BIS stipulations for IT products like license raj: MAIT

Fresh labelling requirements and new processes spelt out by the Bureau of Industrial Standards (BIS) have raised protests from IT hardware nodal body Manufacturers’ Association of Information Technology (MAIT). 

“Just when IT (industry) is on a growth vortex and is realigning strategies for capacity building, the IT industry faces fresh challenges in the form of labeling requirements, augmented fee structures, standardization of processes and surveillance norms enacted by the BIS. These series of fresh notifications by BIS disrupts manufacturing plans, increases costs and interrupts the global supply chain,” MAIT Executive Director Anwar Shirpurwala said on Thursday.

The BIS notification stipulates that the font size of letters of statement relating to IT products should be 12 or one-fourth the size of the brand name. However, the industry feels that the size requirements are impractical, especially for smaller products. 

BIS is understood to have mandated adherence to its new product and packaging guidelines for the industry with effect from April 4. 

Shirpurwala said that the new labelling requirements proposed by BIS are unworkable as they are in contrast to global prerequisites. “Indian companies cannot change the entire production line to incorporate the new requirements. BIS is not consulting the Industry prior to issuing new product guidelines. The notice period is not enough to comply with the new guidelines,” Shirpurwala said.

He noted that new changes in product guidelines, internal or external, usually require 10-12 weeks because changes have to be incorporated in the manufacturing processes; production schedules need to be shifted to embark global supply chains and BIS needs to understand these timelines before levying labeling requirements on companies. “Industry will be more than happy to help BIS understand the nuances of such complex processes provided they have prior consultations with us,” Shirpurwala said.

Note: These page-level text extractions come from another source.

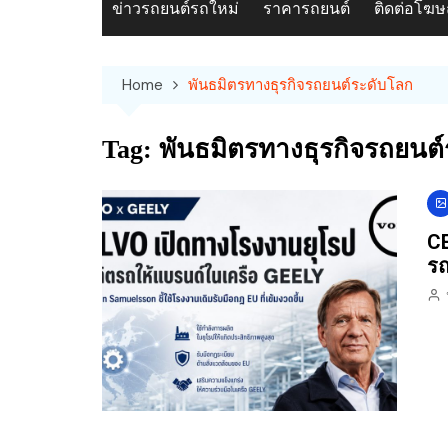
ข่าวรถยนต์รถใหม่
ราคารถยนต์
ติดต่อโฆ
Home
พันธมิตรทางธุรกิจรถยนต์ระดับโลก
Tag:
พันธมิตรทางธุรกิจรถยนต
CE
รถ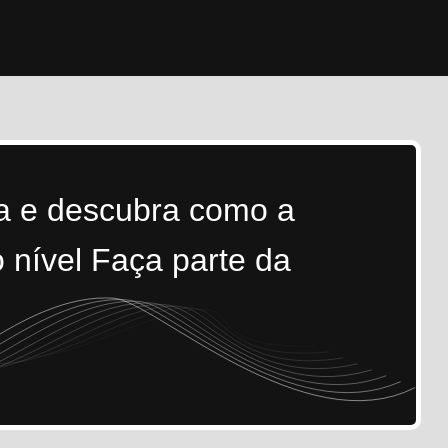
ra e descubra como a
 nível Faça parte da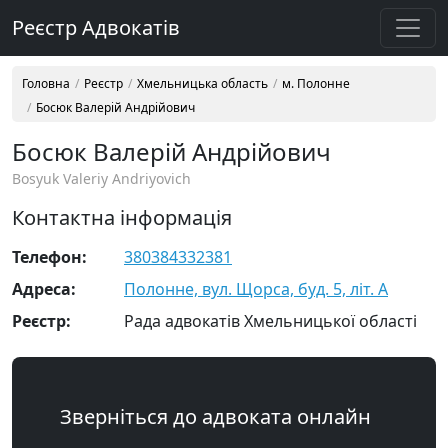
Реєстр Адвокатів
Головна
Реєстр
Хмельницька область
м. Полонне
Босюк Валерій Андрійович
Босюк Валерій Андрійович
Bosyuk Valeriy Andriyovich
Контактна інформація
Телефон:
380384332381
Адреса:
Полонне, вул. Щорса, буд. 5, літ. А
Реєстр:
Рада адвокатів Хмельницької області
Зверніться до адвоката онлайн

MAIT President Amar Babu said manufacturers across the world use printed stickers. “BIS could have consulted the industry on best practices rather than asking companies to comply with a regulatory framework. Even if the framework is postponed to July, it is impossible to meet such deadlines. If an ISI mark on a water bottle goes well with a label sticker, why does BIS want an IT product embossed?” Babu asked.

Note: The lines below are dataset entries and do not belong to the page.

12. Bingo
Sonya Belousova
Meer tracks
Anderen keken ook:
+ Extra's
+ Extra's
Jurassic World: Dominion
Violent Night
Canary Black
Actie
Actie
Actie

He said implementation of such specifications will require at least 24 weeks, adding that most IT products are changing their models so fast that it has become common practice to use stickers rather than screen printed, embossed or engraved labels. “Most products are manufactured in multiple factories and production cycles are constantly shifting. Preparing tooling for ‘embossed or engraved’ in a multiple factory setting would be time consuming and extend timelines drastically,” Babu said.

The industry body suggested that if BIS wants to still enforce ‘screen printed, embossed or engraved’ labels on products, it may enforce a small logo mark such as the ISI mark and remove size requirements. It has also proposed that BIS allow an initial production period with stickers, and implement the sticker labelling requirement only on product models with numbers smaller than 10,000 units.